## Work order
Your answer must be the full listing, word for word, with no images in it.

## Data shown
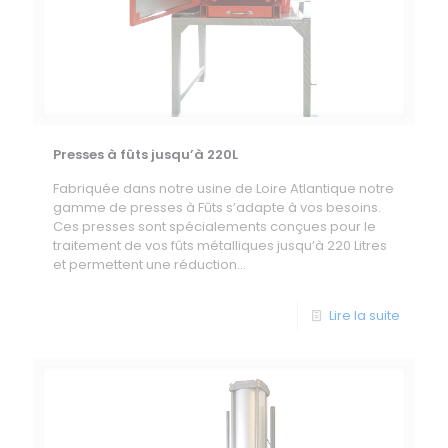
Presses à fûts jusqu’à 220L
Fabriquée dans notre usine de Loire Atlantique notre
gamme de presses à Fûts s’adapte à vos besoins.
Ces presses sont spécialements conçues pour le
traitement de vos fûts métalliques jusqu’à 220 Litres
et permettent une réduction...
Lire la suite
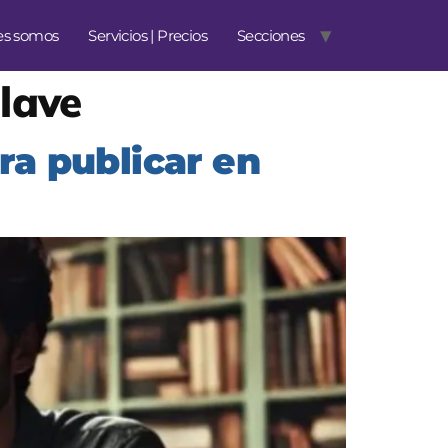
es somos
Servicios | Precios
Secciones
lave
ra publicar en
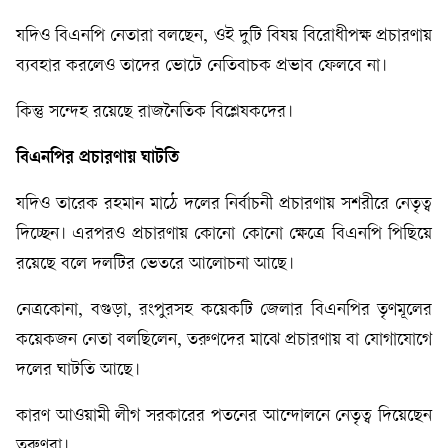
যদিও বিএনপি নেতারা বলছেন, ওই দুটি বিষয় বিরোধীপক্ষ প্রচারণায়
ব্যবহার করলেও তাদের ভোটে নেতিবাচক প্রভাব ফেলবে না।
কিন্তু সন্দেহ রয়েছে রাজনৈতিক বিশ্লেষকদের।
বিএনপির
প্রচারণায়
ঘাটতি
যদিও তারেক রহমান মাঠে দলের নির্বাচনী প্রচারণায় সশরীরে নেতৃত্ব
দিচ্ছেন। এরপরও প্রচারণায় কোনো কোনো ক্ষেত্রে বিএনপি পিছিয়ে
রয়েছে বলে দলটির ভেতরে আলোচনা আছে।
নেত্রকোনা, বগুড়া, রংপুরসহ কয়েকটি জেলার বিএনপির তৃণমূলের
কয়েকজন নেতা বলছিলেন, তরুণদের মাঝে প্রচারণায় বা যোগাযোগে
দলের ঘাটতি আছে।
কারণ আওয়ামী লীগ সরকারের পতনের আন্দোলনে নেতৃত্ব দিয়েছেন
তরুণরা।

## Exercise answer
Presses à fûts jusqu’à 220L
Fabriquée dans notre usine de Loire Atlantique notre
gamme de presses à Fûts s’adapte à vos besoins.
Ces presses sont spécialements conçues pour le
traitement de vos fûts métalliques jusqu’à 220 Litres
et permettent une réduction...
Lire la suite
es somos
Servicios | Precios
Secciones
lave
ra publicar en
যদিও বিএনপি নেতারা বলছেন, ওই দুটি বিষয় বিরোধীপক্ষ প্রচারণায়
ব্যবহার করলেও তাদের ভোটে নেতিবাচক প্রভাব ফেলবে না।
কিন্তু সন্দেহ রয়েছে রাজনৈতিক বিশ্লেষকদের।
বিএনপির
প্রচারণায়
ঘাটতি
যদিও তারেক রহমান মাঠে দলের নির্বাচনী প্রচারণায় সশরীরে নেতৃত্ব
দিচ্ছেন। এরপরও প্রচারণায় কোনো কোনো ক্ষেত্রে বিএনপি পিছিয়ে
রয়েছে বলে দলটির ভেতরে আলোচনা আছে।
নেত্রকোনা, বগুড়া, রংপুরসহ কয়েকটি জেলার বিএনপির তৃণমূলের
কয়েকজন নেতা বলছিলেন, তরুণদের মাঝে প্রচারণায় বা যোগাযোগে
দলের ঘাটতি আছে।
কারণ আওয়ামী লীগ সরকারের পতনের আন্দোলনে নেতৃত্ব দিয়েছেন
তরুণরা।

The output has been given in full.